THE shortage of skilled workers and the possibility of a new university within the region will be high on the agenda for the Namoi Unlimited Joint Organisation (JO) in Canberra on Monday.
Representatives and general managers from the JO’s five member councils will look to outline strategic priorities for the region over the next three years, and advocate for further funding and support from the government.
Gunnedah mayor and JO chairman Jamie Chaffey said the trip will be a showcase of how hard the collective councils have been working for the region.
“This is an important trip to highlight our collective needs,” Cr Chaffey said.
“We’ll be talking about ways to address skills shortages, including the potential for a university in the Namoi region.
“This trip is a show of strength and signifies the serious commitment member councils have made to work together on ambitious projects for the region.”
The advocacy trip will involve 10 briefings and include meetings with Minister for Education Dan Tehan, Special Drought Envoy Barnaby Joyce and Deputy Prime Minister Michael McCormack.

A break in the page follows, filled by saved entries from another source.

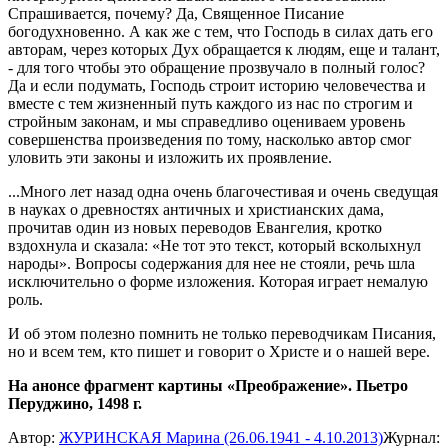
Спрашивается, почему? Да, Священное Писание
богодухновенно. А как же с тем, что Господь в силах дать его
авторам, через которых Дух обращается к людям, еще и талант,
- для того чтобы это обращение прозвучало в полный голос?
Да и если подумать, Господь строит историю человечества и
вместе с тем жизненный путь каждого из нас по строгим и
стройным законам, и мы справедливо оцениваем уровень
совершенства произведения по тому, насколько автор смог
уловить эти законы и изложить их проявление.
...Много лет назад одна очень благочестивая и очень сведущая
в науках о древностях античных и христианских дама,
прочитав один из новых переводов Евангелия, кротко
вздохнула и сказала: «Не тот это текст, который всколыхнул
народы». Вопросы содержания для нее не стояли, речь шла
исключительно о форме изложения. Которая играет немалую
роль.
И об этом полезно помнить не только переводчикам Писания,
но и всем тем, кто пишет и говорит о Христе и о нашей вере.
На анонсе фрагмент картины «Преображение». Пьетро
Перуджино, 1498 г.
Автор:
ЖУРИНСКАЯ Марина (26.06.1941 - 4.10.2013)
Журнал: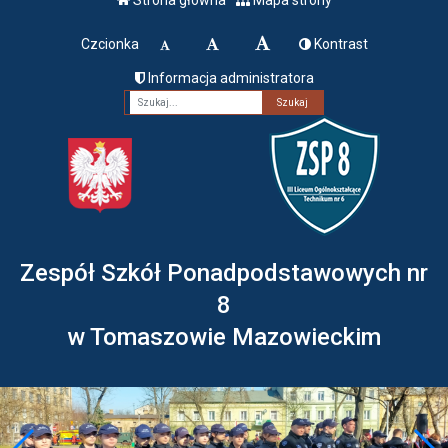
Czcionka
Kontrast
Informacja administratora
Fraza
Zespół Szkół Ponadpodstawowych nr
8
w Tomaszowie Mazowieckim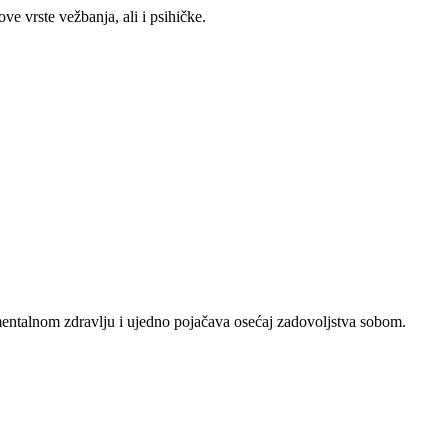
e vrste vežbanja, ali i psihičke.
mentalnom zdravlju i ujedno pojačava osećaj zadovoljstva sobom.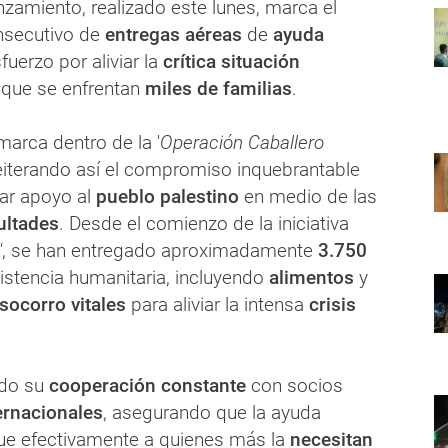
anzamiento, realizado este lunes, marca el
nsecutivo de
entregas aéreas
de
ayuda
uerzo por aliviar la
crítica situación
a que se enfrentan
miles de familias
.
arca dentro de la '
Operación Caballero
 reiterando así el compromiso inquebrantable
ar apoyo al
pueblo palestino
en medio de las
ultades
. Desde el comienzo de la iniciativa
'
, se han entregado aproximadamente
3.750
istencia humanitaria, incluyendo
alimentos
y
socorro vitales
para aliviar la intensa
crisis
ado su
cooperación constante
con socios
ernacionales
, asegurando que la ayuda
gue efectivamente a quienes más la
necesitan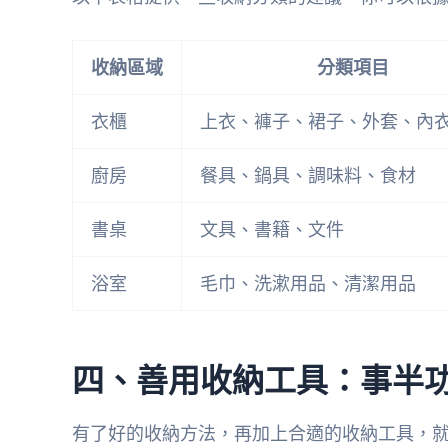
收納區域
分類項目
衣櫃
上衣、褲子、裙子、外套、內
廚房
餐具、鍋具、調味料、食材
書桌
文具、書籍、文件
浴室
毛巾、洗漱用品、清潔用品
四、善用收納工具：事半
有了好的收納方法，再加上合適的收納工具，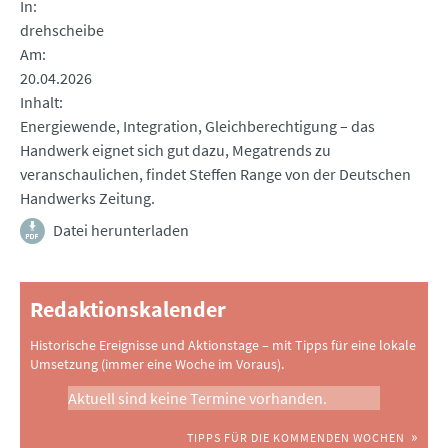
In
drehscheibe
Am
20.04.2026
Inhalt
Energiewende, Integration, Gleichberechtigung – das
Handwerk eignet sich gut dazu, Megatrends zu
veranschaulichen, findet Steffen Range von der Deutschen
Handwerks Zeitung.
Datei herunterladen
Redaktionskalender
Historische Ereignisse und Aktionstage – mit Tipps für eine lokale
Umsetzung (immer eine Woche im Voraus).
Aktuell sind keine Termine vorhanden.
TIPPS FÜR DIE KOMMENDEN WOCHEN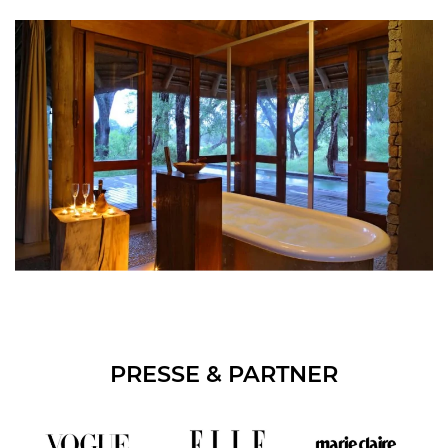
PRESSE & PARTNER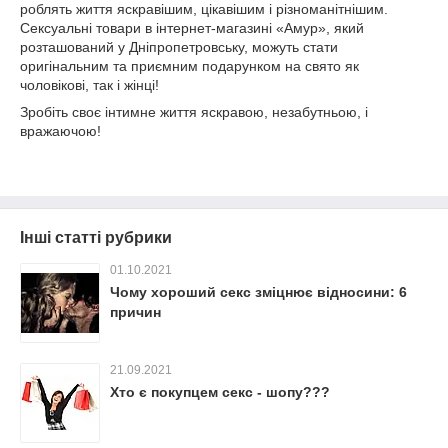
роблять життя яскравішим, цікавішим і різноманітнішим.
Сексуальні товари в інтернет-магазині «Амур», який
розташований у Дніпропетровську, можуть стати
оригінальним та приємним подарунком на свято як
чоловікові, так і жінці!
Зробіть своє інтимне життя яскравою, незабутньою, і
вражаючою!
Інші статті рубрики
01.10.2021
Чому хороший секс зміцнює відносини: 6
причин
21.09.2021
Хто є покупцем секс - шопу???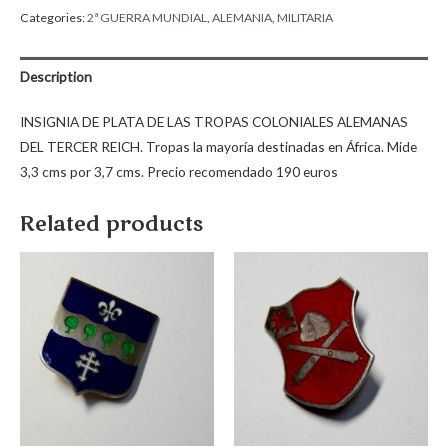
Categories:
2ª GUERRA MUNDIAL
,
ALEMANIA
,
MILITARIA
Description
INSIGNIA DE PLATA DE LAS TROPAS COLONIALES ALEMANAS
DEL TERCER REICH. Tropas la mayoría destinadas en África. Mide
3,3 cms por 3,7 cms. Precio recomendado 190 euros
Related products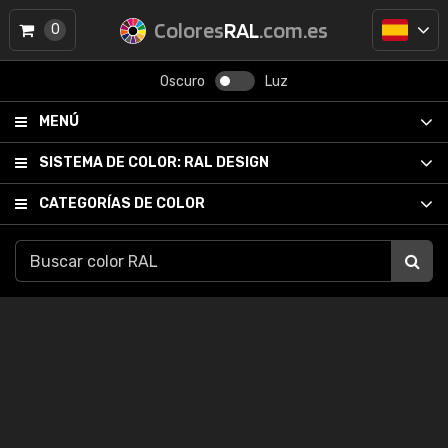
Colores
RAL
.com.es
0
Oscuro
Luz
MENÚ
SISTEMA DE COLOR:
RAL DESIGN
CATEGORÍAS DE COLOR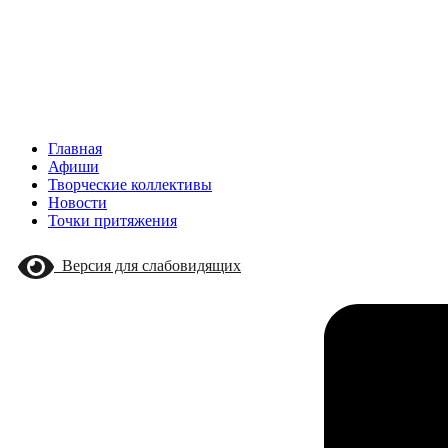
Главная
Афиши
Творческие коллективы
Новости
Точки притяжения
Версия для слабовидящих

The possibility of a new university based within the region will also be put forward by representatives during the visit.
“We feel a potential university would have may long term benefits for our region,” Cr Chaffey said.
“A lot of concerns such as young people leaving the region and high unemployment levels would be resolved via this avenue.”
Cr Chaffey said the region’s drought conditions will also be discussed during the visit.
“From what I am hearing this is possibly the worst drought our shire and possibly our region has ever seen,” he said.
“There is a lot to learn from this drought and we want to be involved in ensuring that when drought conditions come around again the government is prepared, and understands what works, and what doesn’t.”